Last year on Easter Sunday I had the worst mishap (note to self don’t go in the garden in your best silky pjs with bunny ears hiding eggs and think to move a huge bucket of dog poop that’s now been rained on, knowing full well the handle is dodgy). Fast forward then to me crying and walking through the house covered from head to toe. “I wanna die” I thought but stick with me as I can assure you it’s just the first of many stupid and utterly ridiculous situations mentioned, which led me to the path I needed to be on. This one led me to my natural hair journey. My crazy Fro is back: me/my roots, loving them, embracing them and feeling happy to just be me, which is exactly whom I’m supposed to be.

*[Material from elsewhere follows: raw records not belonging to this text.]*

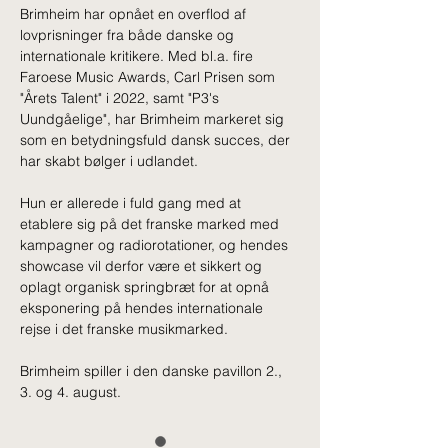
Brimheim har opnået en overflod af 
lovprisninger fra både danske og 
internationale kritikere. Med bl.a. fire 
Faroese Music Awards, Carl Prisen som 
"Årets Talent" i 2022, samt "P3's 
Uundgåelige", har Brimheim markeret sig 
som en betydningsfuld dansk succes, der 
har skabt bølger i udlandet.
Hun er allerede i fuld gang med at 
etablere sig på det franske marked med 
kampagner og radiorotationer, og hendes 
showcase vil derfor være et sikkert og 
oplagt organisk springbræt for at opnå 
eksponering på hendes internationale 
rejse i det franske musikmarked.
Brimheim spiller i den danske pavillon 2., 
3. og 4. august.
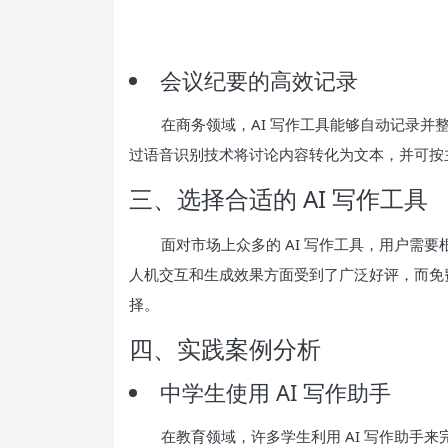
会议纪要的高效记录
在商务领域，AI 写作工具能够自动记录
过语音识别技术将讨论内容转化为文本，并可按
三、选择合适的 AI 写作工具
面对市场上众多的 AI 写作工具，用户需
人机交互和生成效果方面受到了广泛好评，而免费的
择。
四、实践案例分析
中学生使用 AI 写作助手
在教育领域，许多学生利用 AI 写作助手来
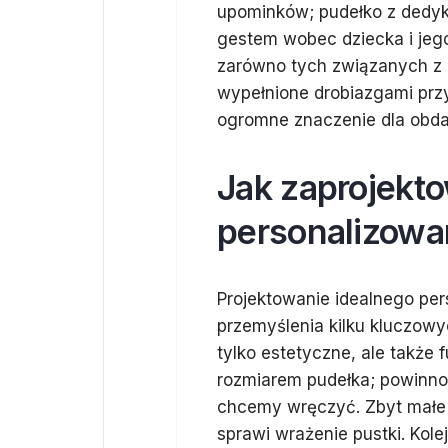
upominków; pudełko z dedyk
gestem wobec dziecka i jeg
zarówno tych związanych z m
wypełnione drobiazgami prz
ogromne znaczenie dla obd
Jak zaprojekt
personalizowa
Projektowanie idealnego pe
przemyślenia kilku kluczowy
tylko estetyczne, ale także
rozmiarem pudełka; powinno
chcemy wręczyć. Zbyt małe 
sprawi wrażenie pustki. Kole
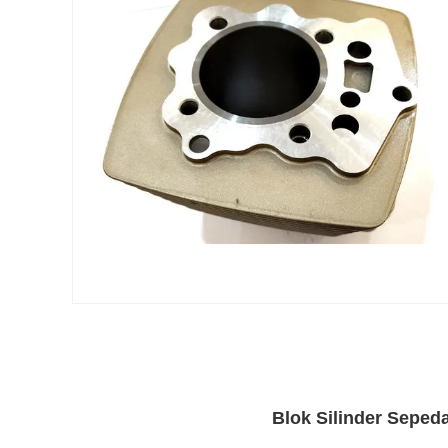
Blok Silinder Seped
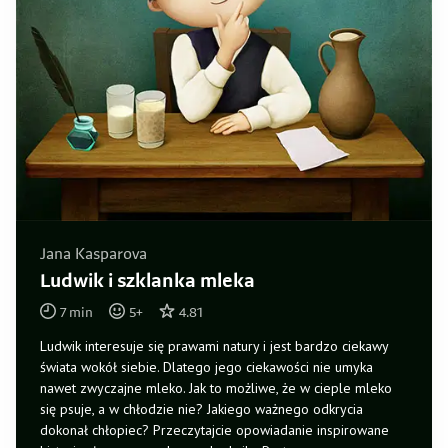
Jana Kasparova
Ludwik i szklanka mleka
7
min
5
+
4.81
Ludwik interesuje się prawami natury i jest bardzo ciekawy
świata wokół siebie. Dlatego jego ciekawości nie umyka
nawet zwyczajne mleko. Jak to możliwe, że w cieple mleko
się psuje, a w chłodzie nie? Jakiego ważnego odkrycia
dokonał chłopiec? Przeczytajcie opowiadanie inspirowane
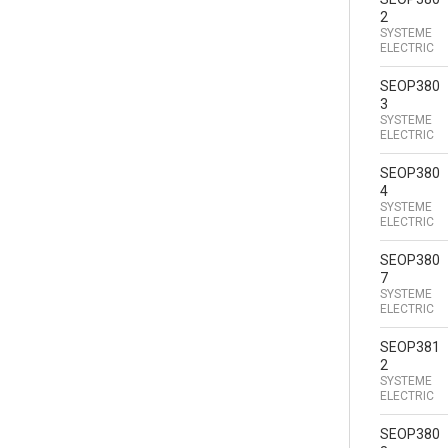
2
SYSTEME
ELECTRIC
SEOP380
3
SYSTEME
ELECTRIC
SEOP380
4
SYSTEME
ELECTRIC
SEOP380
7
SYSTEME
ELECTRIC
SEOP381
2
SYSTEME
ELECTRIC
SEOP380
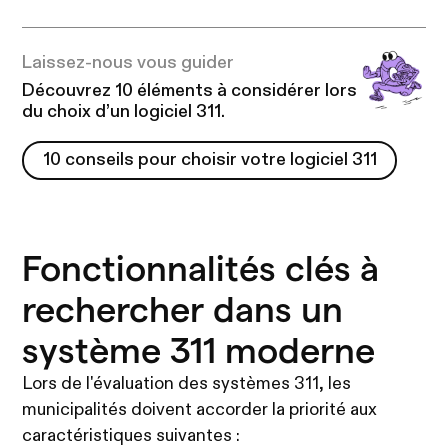
Laissez-nous vous guider
Découvrez 10 éléments à considérer lors
du choix d’un logiciel 311.
10 conseils pour choisir votre logiciel 311
10 conseils pour choisir votre logiciel 311
Fonctionnalités clés à
rechercher dans un
système 311 moderne
Lors de l'évaluation des systèmes 311, les
municipalités doivent accorder la priorité aux
caractéristiques suivantes :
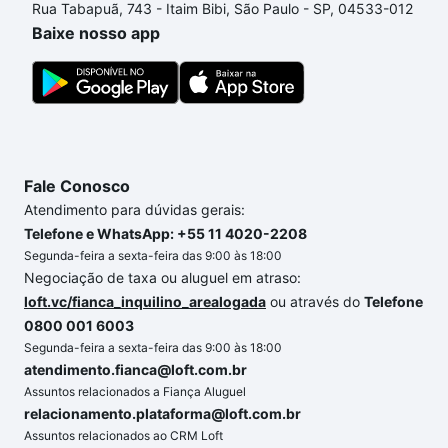
Rua Tabapuã, 743 - Itaim Bibi, São Paulo - SP, 04533-012
o imóvel dos seus sonhos com segurança e
Baixe nosso app
conforto. Loft, com você até as chaves.
Fale Conosco
Atendimento para dúvidas gerais:
Telefone e WhatsApp: +55 11 4020-2208
Segunda-feira a sexta-feira das 9:00 às 18:00
Negociação de taxa ou aluguel em atraso:
loft.vc/fianca_inquilino_arealogada
ou através do
Telefone
0800 001 6003
Segunda-feira a sexta-feira das 9:00 às 18:00
atendimento.fianca@loft.com.br
Assuntos relacionados a Fiança Aluguel
relacionamento.plataforma@loft.com.br
Assuntos relacionados ao CRM Loft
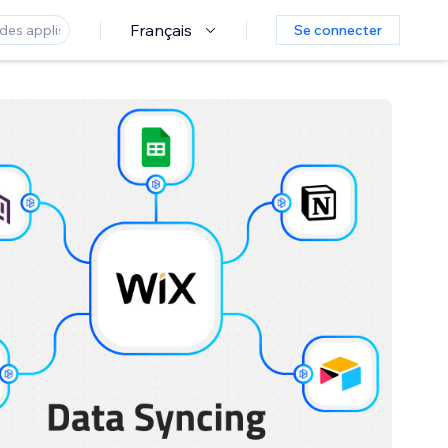
Français
Se connecter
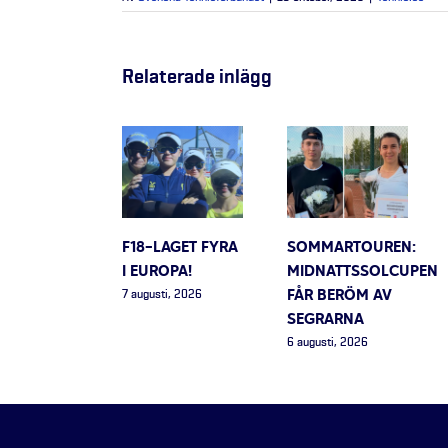
Relaterade inlägg
F18-LAGET FYRA
SOMMARTOUREN:
I EUROPA!
MIDNATTSSOLCUPEN
FÅR BERÖM AV
7 augusti, 2026
SEGRARNA
6 augusti, 2026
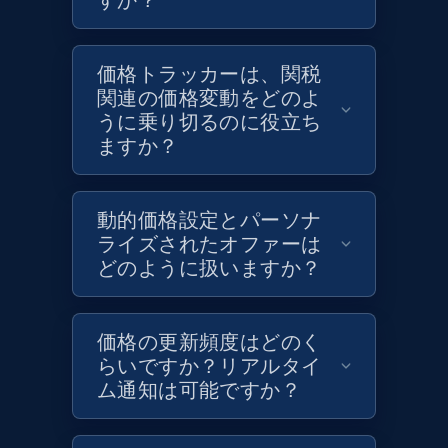
すか？
Target - Discover products by category url
URL, Product id, Title, Product description,
Rating, Reviews count, Initial price, Discount,
価格トラッカーは、関税
and more.
関連の価格変動をどのよ
うに乗り切るのに役立ち
1.3K+
175+
今すぐ始める
ますか？
動的価格設定とパーソナ
Target - Discover products by specified
ライズされたオファーは
UPC
どのように扱いますか？
URL, Product id, Title, Product description,
Rating, Reviews count, Initial price, Discount,
and more.
価格の更新頻度はどのく
らいですか？リアルタイ
ム通知は可能ですか？
1.3K+
175+
今すぐ始める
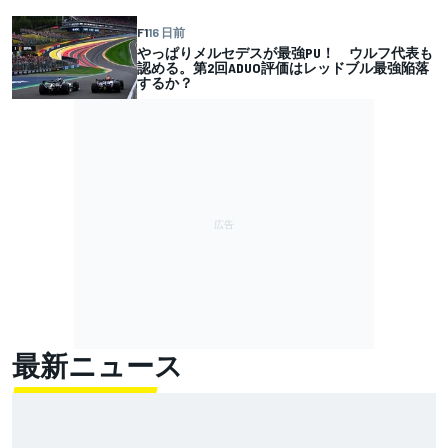
F1
16 日前
やっぱりメルセデスが最強PU！ ウルフ代表も
認める。第2回ADUO評価はレッドブル最強陥落
するか？
最新ニュース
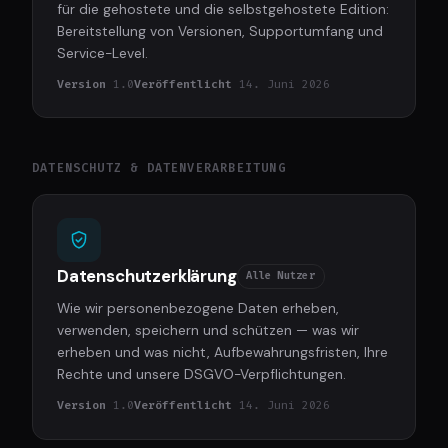
für die gehostete und die selbstgehostete Edition:
Bereitstellung von Versionen, Supportumfang und
Service-Level.
Version
1.0
Veröffentlicht
14. Juni 2026
DATENSCHUTZ & DATENVERARBEITUNG
Datenschutzerklärung
Alle Nutzer
Wie wir personenbezogene Daten erheben,
verwenden, speichern und schützen — was wir
erheben und was nicht, Aufbewahrungsfristen, Ihre
Rechte und unsere DSGVO-Verpflichtungen.
Version
1.0
Veröffentlicht
14. Juni 2026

I was bullied when I was young for my hair, called names and even the odd monkey noise was thrown into the mix.. wow! As a result, I became ashamed of my hair. Why? It’s just hair! Why was mine so round and odd! As I’m writing this my eyes are full of tears and I do carry sadness for the small child I was. If I am honest, thinking back I wonder did I hate my hair or was it peoples’ reactions to it?!? My hair isn’t who I am but it’s a huge part of my identity and heritage. Now that it’s back, I couldn’t feel more like myself. I feel like I’m at home and whole and it’s weird. I’m happy I get to show up though, for the small Afro haired kid who used to blow candles out on her birthday wishing for hair that blew in the wind. My primary school was literally a 10 minute walk if that from the swimming baths. On Fridays we would walk two by two. Me and my bestie hand in hand walking along, and all her blonde pig tailed locks blowing in the wind. What a crazy thing to envy but It’s a true story.
My daughter has the most amazing mane of ringlets waves and cascading curls in every which direction. Everyone comments on her hair and she loves it. I’ve made sure she knows she has hair of magic, after all not everyone is lucky enough to have hair that grows towards the sun.
I’m praying this new adventure in my life leads me to ask questions and seek answers to those difficult questions of myself and others that surround us all. Who am I really? These are after all the ways we grow and learn.
I want to thank my gorgeous parents who adopted me for a life that was beautifully blessed. They have passed over now. I’d also like to thank my gorgeous kiddo, my niece and my amazing friends who are my family, especially the new adopted adults I’ve met along the way who I call my trauma tribe (joke). And I have to thank my birth mom for courageously going on her search & finding me. I would never have got to this point without her doing this. Lastly I thank myself for finally backing me and pushing myself into unknown. My eyes have been blown wide open to what Adoption had actually delivered into my world and how I’ve navigated the course of my life thus far. I’m finally processing the experience of how I actually felt about being an adopted child.
There’s so much to unpack and I hope you stay around for the ride!